Blood cells: These develop from stem cells and are formed in the bone marrow. There are three types: red and white blood cells and platelets.

  • White blood cells: These fight infection and disease and there are several types, including neutrophils and lymphocytes, which all play different roles in helping your body fight infections.
  • Red blood cells: Carry oxygen around the body in the bloodstream.
  • Platelets: These help your blood to clot.

Bone marrow: The soft, spongy substance that fills the inner cavities of the bone. It’s where white blood cells, red blood cells and platelets are formed and it also contains fluid, blood vessels and fat.

Calreticulin (CALR) mutation: The calreticulin (CALR) gene was discovered in 2013 and while it is not yet fully understood, it is known that mutations in the CALR gene lead to too many platelets being produced. About 24% of people with MF and 30% of people with ET will have the CALR gene mutation.

Hemoglobin: The protein in red blood cells that carries oxygen.

JAK pathway: The Janus Kinase pathway, to give it its full name, is a chain of signals linked to the production of blood cells. If the chain goes wrong, it’s known as a dysregulated JAK pathway and leads to MPNs.

JAK2 molecule: A molecule present in everyone’s body, which passes messages within a cell.

JAK2V617F mutation: A change in the JAK2 molecule, which triggers a dysregulated JAK pathway. The JAK2V617F mutation is found in 90-95% of people with polycythemia vera (PV), and in around 60% of those with essential thrombocythemia (ET) and 50% to 60% of people with primary myelofibrosis (MF).

MPL mutation: A change in the MPL gene that triggers stem cells to start producing platelets even when levels of platelets in the blood are not low, resulting in too many platelets. Between 5 and 10% of patients with MF and 5% of people with ET have an MPL gene mutation.

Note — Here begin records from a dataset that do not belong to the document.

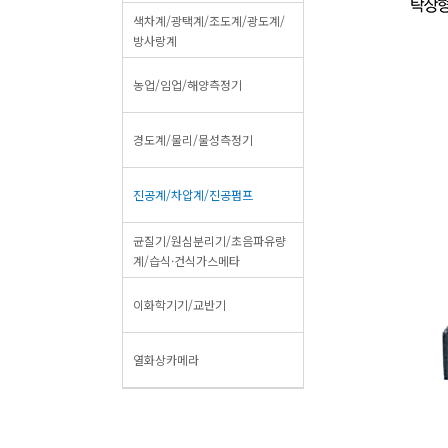
색차계/광택계/조도계/광도계/
방사랑계
농업/임업/해양측정기
경도계/물리/물성측정기
진공계/차압계/진공펌프
균질기/원심분리기/초음파유량
계/습식·건식가스메타
이화학기기/교반기
열화상카메라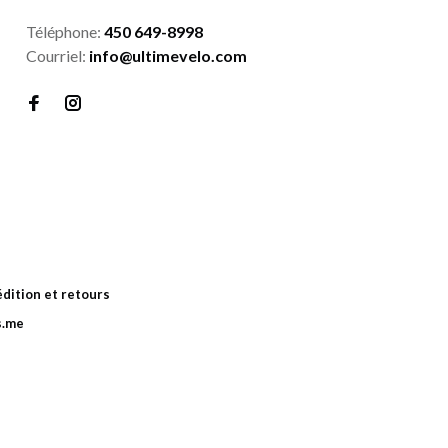
Téléphone:
450 649-8998
Courriel:
info@ultimevelo.com
dition et retours
s.me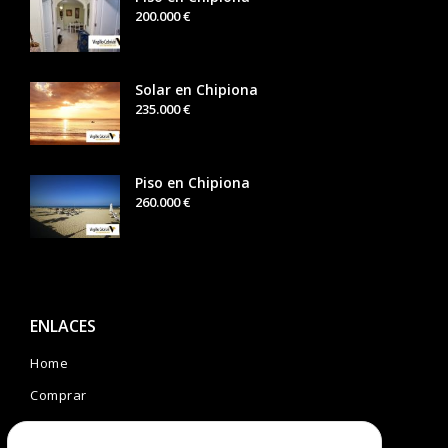
200.000 €
Solar en Chipiona
235.000 €
Piso en Chipiona
260.000 €
ENLACES
Home
Comprar
Servicios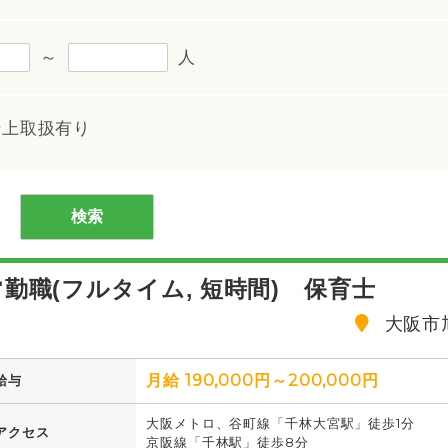
～
人
借上取扱有り
勤職(フルタイム, 短時間) 保育士
大阪市
月給 190,000円～200,000円
給与
大阪メトロ、谷町線「千林大宮駅」徒歩1分
アクセス
京阪線「千林駅」徒歩8分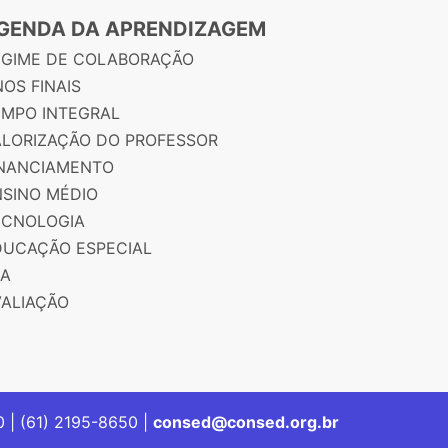
GENDA DA APRENDIZAGEM
EGIME DE COLABORAÇÃO
OS FINAIS
EMPO INTEGRAL
ALORIZAÇÃO DO PROFESSOR
INANCIAMENTO
NSINO MÉDIO
ECNOLOGIA
DUCAÇÃO ESPECIAL
JA
VALIAÇÃO
00 | (61) 2195-8650 |
consed@consed.org.br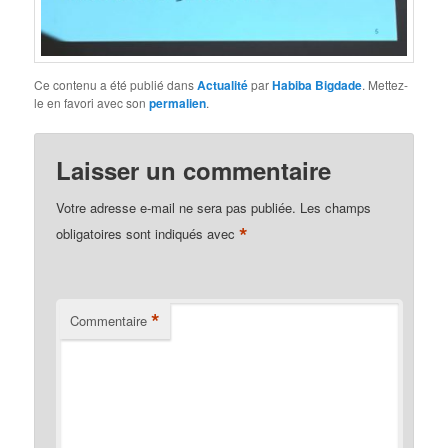
Ce contenu a été publié dans
Actualité
par
Habiba Bigdade
. Mettez-
le en favori avec son
permalien
.
Laisser un commentaire
Votre adresse e-mail ne sera pas publiée.
Les champs
*
obligatoires sont indiqués avec
*
Commentaire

Philadelphia chromosome: A chromosomal abnormality found in people with chronic myeloid leukaemia (CML), a related condition. As PV, ET and MF are Philadelphia chromosome-negative, its absence will help your doctor diagnose the condition you have.

Stem cells: Immature cells that can develop in the bone marrow. Stem cells are able to develop into many different cell types, including blood cells. They can keep dividing, developing into mature blood cells to replenish cells in the body.